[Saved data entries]
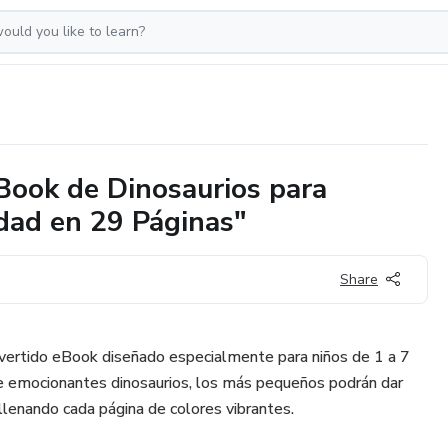
eBook de Dinosaurios para
idad en 29 Páginas"
Share
divertido eBook diseñado especialmente para niños de 1 a 7
de emocionantes dinosaurios, los más pequeños podrán dar
 llenando cada página de colores vibrantes.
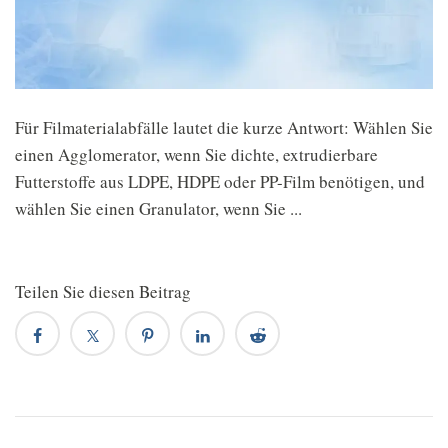
Für Filmaterialabfälle lautet die kurze Antwort: Wählen Sie
einen Agglomerator, wenn Sie dichte, extrudierbare
Futterstoffe aus LDPE, HDPE oder PP-Film benötigen, und
wählen Sie einen Granulator, wenn Sie ...
Teilen Sie diesen Beitrag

**Task to complete**
Retype all entries exactly as they appear, dropping the images.

**Result**
eBook de Dinosaurios para
idad en 29 Páginas"
Share
divertido eBook diseñado especialmente para niños de 1 a 7
de emocionantes dinosaurios, los más pequeños podrán dar
 llenando cada página de colores vibrantes.
Für Filmaterialabfälle lautet die kurze Antwort: Wählen Sie
einen Agglomerator, wenn Sie dichte, extrudierbare
Futterstoffe aus LDPE, HDPE oder PP-Film benötigen, und
wählen Sie einen Granulator, wenn Sie ...
Teilen Sie diesen Beitrag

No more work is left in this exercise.